Hybrid teaching means having many students present in class and online – at the same time. There are few, if any, good reasons to continue with this practice post-pandemic, according to Professor Wilfried Admiraal.
Admiraal is currently a professor in Technology Enhanced Teaching and Learning at the Centre for the Study of Professions. His research interest combines the areas of teaching, technology and social psychology in secondary and higher education.
Striking research findings
In recently concluded research projects, Admiraal and his research partners, many of them Ph.D. candidates, have found the following:
- Low social and affective engagement of online students, even lower than in online education.
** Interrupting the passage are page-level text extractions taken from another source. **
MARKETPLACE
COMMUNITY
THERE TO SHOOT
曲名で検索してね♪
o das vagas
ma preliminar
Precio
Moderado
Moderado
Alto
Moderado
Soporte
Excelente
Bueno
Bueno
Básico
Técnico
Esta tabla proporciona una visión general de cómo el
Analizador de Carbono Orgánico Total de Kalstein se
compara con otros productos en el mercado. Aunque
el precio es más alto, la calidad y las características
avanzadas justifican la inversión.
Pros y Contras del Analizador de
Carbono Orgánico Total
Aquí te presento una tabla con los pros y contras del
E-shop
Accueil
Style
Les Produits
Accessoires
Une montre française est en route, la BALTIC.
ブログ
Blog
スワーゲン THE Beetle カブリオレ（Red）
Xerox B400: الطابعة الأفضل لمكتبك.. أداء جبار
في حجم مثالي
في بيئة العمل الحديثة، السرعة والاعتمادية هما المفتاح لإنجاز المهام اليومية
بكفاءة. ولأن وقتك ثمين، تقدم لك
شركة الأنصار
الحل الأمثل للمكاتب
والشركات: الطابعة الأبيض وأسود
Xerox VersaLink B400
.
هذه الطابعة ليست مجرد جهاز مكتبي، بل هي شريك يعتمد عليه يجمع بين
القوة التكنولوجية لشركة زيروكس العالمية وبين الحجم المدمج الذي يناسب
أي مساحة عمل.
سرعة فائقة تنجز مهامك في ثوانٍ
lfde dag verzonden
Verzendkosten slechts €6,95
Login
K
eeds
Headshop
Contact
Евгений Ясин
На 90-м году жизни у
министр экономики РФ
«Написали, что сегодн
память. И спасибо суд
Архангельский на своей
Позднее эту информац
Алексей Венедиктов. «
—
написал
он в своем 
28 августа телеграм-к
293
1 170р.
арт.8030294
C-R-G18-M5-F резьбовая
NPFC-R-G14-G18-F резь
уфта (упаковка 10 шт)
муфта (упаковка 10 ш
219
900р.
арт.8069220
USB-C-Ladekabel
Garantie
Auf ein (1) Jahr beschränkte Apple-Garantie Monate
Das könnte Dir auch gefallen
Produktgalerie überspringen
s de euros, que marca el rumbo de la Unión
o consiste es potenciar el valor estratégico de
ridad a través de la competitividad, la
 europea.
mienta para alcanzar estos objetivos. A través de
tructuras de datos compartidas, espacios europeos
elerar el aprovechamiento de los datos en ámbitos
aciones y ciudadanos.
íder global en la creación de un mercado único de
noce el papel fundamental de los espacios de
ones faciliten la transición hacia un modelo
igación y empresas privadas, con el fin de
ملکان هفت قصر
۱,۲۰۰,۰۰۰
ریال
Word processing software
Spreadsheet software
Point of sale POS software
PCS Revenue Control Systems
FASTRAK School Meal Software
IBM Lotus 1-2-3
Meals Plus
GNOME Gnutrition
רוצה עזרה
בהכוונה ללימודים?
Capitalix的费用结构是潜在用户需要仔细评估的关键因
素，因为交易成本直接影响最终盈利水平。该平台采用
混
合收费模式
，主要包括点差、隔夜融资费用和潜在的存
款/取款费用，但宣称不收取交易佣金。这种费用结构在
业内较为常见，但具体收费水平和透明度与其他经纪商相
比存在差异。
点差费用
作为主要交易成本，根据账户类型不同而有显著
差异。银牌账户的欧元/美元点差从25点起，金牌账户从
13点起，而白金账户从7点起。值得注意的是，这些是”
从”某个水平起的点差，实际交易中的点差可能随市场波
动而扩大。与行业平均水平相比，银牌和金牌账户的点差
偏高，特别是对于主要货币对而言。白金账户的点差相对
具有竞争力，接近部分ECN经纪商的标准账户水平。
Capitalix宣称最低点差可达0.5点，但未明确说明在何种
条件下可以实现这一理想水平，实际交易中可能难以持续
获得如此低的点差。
Online students feel like they are bystanders.
- Limited interaction between students face-to-face and online.
- Limited interaction between teachers and students, also with students face-to-face. Teachers often opt for plenary instruction, because this is less intensive than interacting simultaneously with both online and face-to-face students.
- However, both teachers and students report that they are satisfied – mostly because they compare it to no education at all.
Studies show that students like online teaching, at least from a short-term perspective, because it gives them the flexibility to combine learning with other tasks and activities, Admiraal explains.
“Online students tended to say that they were happy with online education, even if they also stated that they felt like bystanders. However, in many cases, these online students attended face-to-face classes in addition to online ones, which compensates what they missed in their hybrid classes,” Admiraal says. “Students who only attended online in hybrid classes did show lower achievements at the end of the course, compared to their fellow students who also attended face-to-face teaching."
Virtual classrooms are cost-effective
“Administrators also like this form of teaching. It attracts international students, and lecturers, without demanding extra rooms or housing. This of course saves the institutions a lot of money,” Admiraal says.
During the pandemic, hybrid teaching had a clear advantage and made it possible to continue teaching in a difficult time.
And for sick students, this made all the difference.
“It is necessary to assess the consequences. From a learning perspective, there are no reasons to use hybrid classrooms or teaching,” the professor states.
Online students felt like bystanders
It demands the double amount of preparations for the teacher, he continues, because he or she has to prepare two different set of assignments. It also demands much more preparation from the online students, he continues.
In addition, it can be more difficult to ask questions online, due to lagging Wi-Fi, delays and/or teacher capacity. The dialogue also tends to become less spontaneous.
“It is no easy task to entertain two classrooms at the same time – both online and in real life,” Admiraal says.
Teachers also indicate that they prefer to teach together with a colleague when teaching both face-to-face and online at the same time.
Flipped classrooms work better
What the professor instead proposes, based both on research and experience, is flipped classrooms, or blended teaching.
This is a form of teaching where lectures are recorded beforehand, students are required to watch the recordings before class, and then use the face-to-face time in the classroom to reflect on, and talk about what they have seen and learned.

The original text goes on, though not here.